Dash multi-tab app - stuck on loading on some Windows OS + browser versions

Hi All,

I have a Dash multi-tab app (NOT built on the new pages based feature) that recently started hanging, when used with computers running different Windows OS versions. I confirm that it had been working fine across different computers and OS’s/browsers.

CONTEXT:

App automates analysis of various .txt files with eventual production of plots, tables and images served to the web-app. Additionally, all plots/tables/images written to disk. I use Anaconda for version control using venvs.

DEPENDENCIES:

Python 3.8.18
pandas==2.0.3
numpy==1.24.4
scikit-learn==1.3.0
scipy==1.10.1
plotly==5.14.1
dash==2.13.0
dash-core-components==2.0.0
dash-html-components==2.0.0
dash-extensions==0.0.58
dash-uploader==0.5.0
dash-bootstrap-components==1.4.2
flask==2.2.3
kaleido==0.1.0post1

VARIOUS SYSTEM DETAILS

Used for work/home/travel working.

PC1 - Windows 10 Pro (latest updates)
FireFox (124.0.2 (64-bit)
Anaconda (2.5.2)

PC2 - Windows 11 Home Edition (latest updates)
FireFox (124.0.2 - 64-bit)
Anaconda (2.4.2)

Laptop - Windows 11 Pro (latest updates)
FireFox (124.0.2 (64-bit)
Anaconda (2.5.2)

PROBLEM:

The app only runs fully on PC2. However, it hangs part the way through a callback chain in PC1 and laptop set-ups - see attached image showing a summarised callback chain in my app.

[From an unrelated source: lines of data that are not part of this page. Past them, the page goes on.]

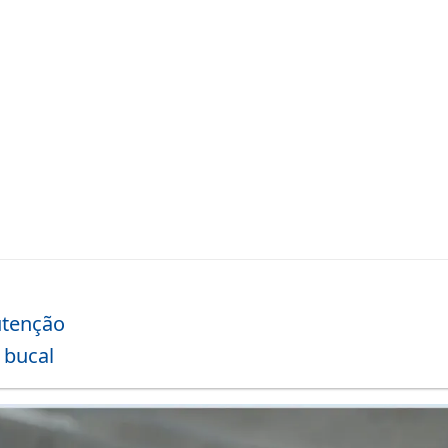
utenção
 bucal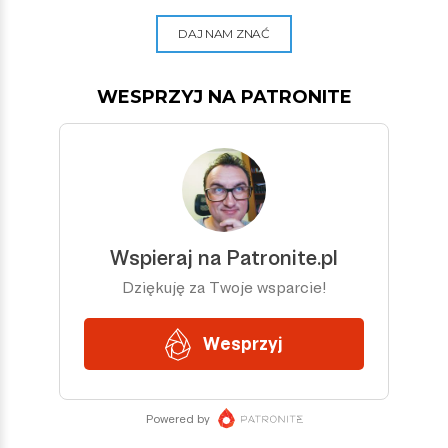
DAJ NAM ZNAĆ
WESPRZYJ NA PATRONITE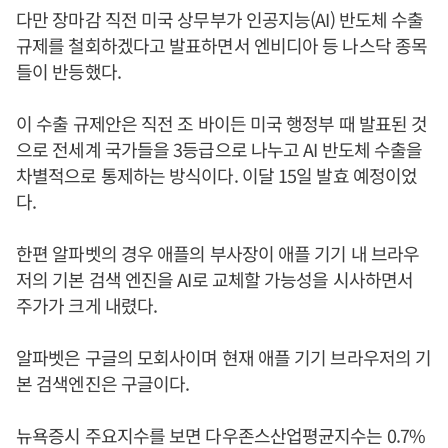
다만 장마감 직전 미국 상무부가 인공지능(AI) 반도체 수출
규제를 철회하겠다고 발표하면서 엔비디아 등 나스닥 종목
들이 반등했다.
이 수출 규제안은 직전 조 바이든 미국 행정부 때 발표된 것
으로 전세계 국가들을 3등급으로 나누고 AI 반도체 수출을
차별적으로 통제하는 방식이다. 이달 15일 발효 예정이었
다.
한편 알파벳의 경우 애플의 부사장이 애플 기기 내 브라우
저의 기본 검색 엔진을 AI로 교체할 가능성을 시사하면서
주가가 크게 내렸다.
알파벳은 구글의 모회사이며 현재 애플 기기 브라우저의 기
본 검색엔진은 구글이다.
뉴욕증시 주요지수를 보면 다우존스산업평균지수는 0.7%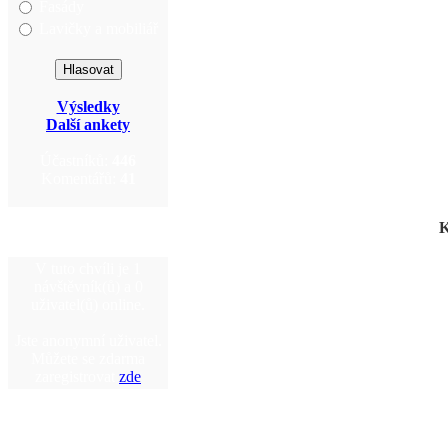
Fasády
Lavičky a mobiliář
Výsledky
Další ankety
Účastníků:
446
Komentářů:
41
K
V tuto chvíli je 1
návštěvník(ů) a 0
uživatel(ů) online.
Jste anonymní uživatel.
Můžete se zdarma
zaregistrovat
zde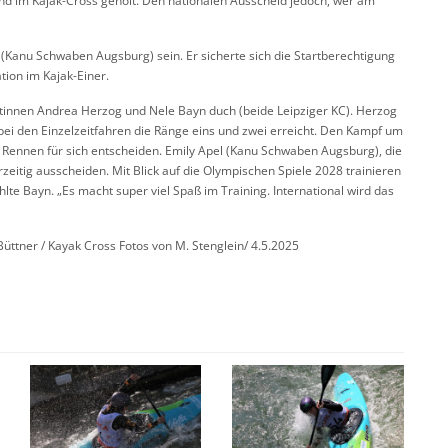
and im Kajak-Cross geholt. Den nationalen Ausscheid jedoch, wer am
 (Kanu Schwaben Augsburg) sein. Er sicherte sich die Startberechtigung
ation im Kajak-Einer.
stinnen Andrea Herzog und Nele Bayn duch (beide Leipziger KC). Herzog
e bei den Einzelzeitfahren die Ränge eins und zwei erreicht. Den Kampf um
en Rennen für sich entscheiden. Emily Apel (Kanu Schwaben Augsburg), die
zeitig ausscheiden. Mit Blick auf die Olympischen Spiele 2028 trainieren
hlte Bayn. „Es macht super viel Spaß im Training. International wird das
üttner / Kayak Cross Fotos von M. Stenglein/ 4.5.2025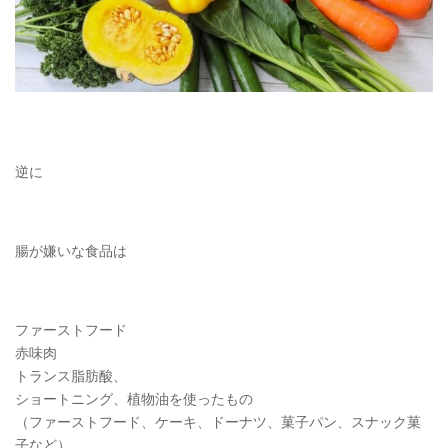
逆に
腸が嫌いな食品は
ファーストフード
赤味肉
トランス脂肪酸、
ショートニング、植物油を使ったもの
（ファーストフード、ケーキ、ドーナツ、菓子パン、スナック菓
子など）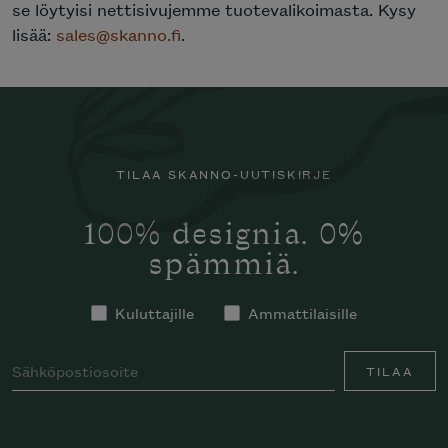
se löytyisi nettisivujemme tuotevalikoimasta. Kysy
lisää:
sales@skanno.fi
.
TILAA SKANNO-UUTISKIRJE
100% designia. 0%
spämmiä.
Kuluttajille
Ammattilaisille
TILAA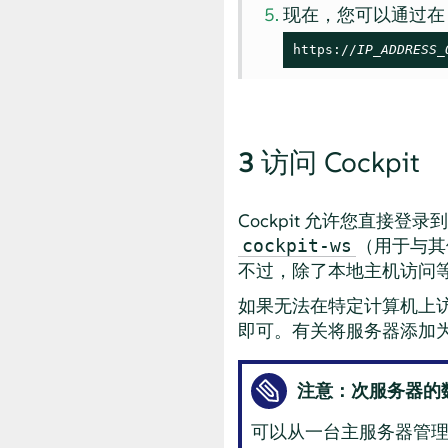
现在，您可以通过在 W
https://
IP_ADDRESS_
3
访问 Cockpit
Cockpit 允许您直接
（用于与其他
cockpit-ws
不过，除了本地主机访问等例
如果无法在特定计算机上访
即可。有关将服务器添加
注意：次服务器的
可以从一台主服务器管理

The place where the app hangs is at callback 1 with no crashes or errors generated.

I confirm that the same dependencies are set-up on each system.

WHAT I’VE TRIED:

1- The code in callback 2 and parallel callbacks works fine, if run from a script manually. Since the app runs fully in PC2, I assume there aren’t issues with layout discrepencies i.e. missing object in layout.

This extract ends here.